[PATCH 1.12] A coding style for the server

Chase Douglas chase.douglas at canonical.com
Wed Jan 18 11:42:43 PST 2012


On 01/18/2012 04:02 AM, Daniel Stone wrote:
> Hi all,
> So since the list has been fairly quiet and uncontroversial since the
> Ctrl-Alt-Backspace argument, I thought I might throw two comedy patches
> out there and see if they stuck.
> 
> No but seriously though, it's both a) utterly ridiculous and b) faintly
> stupid, that we still don't actually have a coding style.  I honestly --
> honestly[0] -- don't care what the coding style is.  I just care that we
> have one.
> 
> Most of the code we broadly agrees on most things.  Some things were a
> little more split; for instance, cuddling else was only just outnumbered
> by non-cuddling else, and also braces cuddling if outnumbered
> non-cuddling.
> 
> Probably the largest change is that all tabs were expanded to eight
> spaces.  The only argument I've ever heard in favour of having a tab
> hardcoded to eight spaces and mixing tabs and spaces is that a) emacs
> does that sometimes, and b) it makes compilation faster because you have
> fewer bytes to lex.  I honestly don't have much time for either
> argument, and it does provably make editing code harder.
> 
> So, the commit in my coding-style xserver branch is simply the result of
> running this:
> indent -linux -bad -bap -blf -bli0 -br -brs -cbi0 -cdw -nce -cs -i4 -hnl
> -l80 -lc80 -lp -nbbo -nbc -nbfda -nprs -npcs -npsl -saf -sai -saw -nut
> across *.c and *.h in the X server tree.  No more, no less.  The build
> seems to continue to work just fine.  Don't be scared by the -linux;
> it just provides a set of reasonable default options.  Pretty much
> everything else was just done by hand to match what we seem to generally
> do in the server.

Part of the problem of a coding style is the ongoing maintenance.

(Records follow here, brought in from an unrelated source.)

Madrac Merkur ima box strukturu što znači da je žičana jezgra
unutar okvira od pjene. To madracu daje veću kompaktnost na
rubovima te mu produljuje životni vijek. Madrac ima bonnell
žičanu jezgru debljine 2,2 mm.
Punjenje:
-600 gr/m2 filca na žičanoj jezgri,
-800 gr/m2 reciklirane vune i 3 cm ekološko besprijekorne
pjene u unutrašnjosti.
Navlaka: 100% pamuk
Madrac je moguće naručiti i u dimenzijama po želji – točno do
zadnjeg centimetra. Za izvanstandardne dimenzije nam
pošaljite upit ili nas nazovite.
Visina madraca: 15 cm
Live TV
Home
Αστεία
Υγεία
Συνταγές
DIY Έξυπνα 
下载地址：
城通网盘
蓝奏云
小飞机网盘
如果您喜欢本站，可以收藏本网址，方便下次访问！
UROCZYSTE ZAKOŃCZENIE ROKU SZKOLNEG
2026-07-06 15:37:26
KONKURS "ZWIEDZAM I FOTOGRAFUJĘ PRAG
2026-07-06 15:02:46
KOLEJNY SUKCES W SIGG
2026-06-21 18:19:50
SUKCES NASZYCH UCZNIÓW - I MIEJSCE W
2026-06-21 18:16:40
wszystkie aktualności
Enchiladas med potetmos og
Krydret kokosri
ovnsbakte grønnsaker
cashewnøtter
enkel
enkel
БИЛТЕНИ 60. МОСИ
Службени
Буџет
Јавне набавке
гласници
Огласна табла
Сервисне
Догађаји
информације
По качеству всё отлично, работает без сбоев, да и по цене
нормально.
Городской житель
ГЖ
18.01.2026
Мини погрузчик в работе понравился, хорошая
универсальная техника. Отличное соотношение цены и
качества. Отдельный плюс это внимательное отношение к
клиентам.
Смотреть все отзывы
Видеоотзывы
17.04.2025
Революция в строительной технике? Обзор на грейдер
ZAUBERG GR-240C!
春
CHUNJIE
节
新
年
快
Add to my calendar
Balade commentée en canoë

The
kernel handles this through the check_patch script. This gives rise to
the following questions:

1. Should we just go with linux style, so we can use check_patch without
any modifications?

2. If not, will we fork check_patch or make our own?

3. Who will enforce style? I believe if we have a script we can add a
commit hook to the git server, but that may be too heavy-handed.

4. If no one will enforce style, do we want to periodically run indent
to fix things. Maybe once per cycle after the merge window closes (as
you suggest here, but I begged for mercy against this time :)?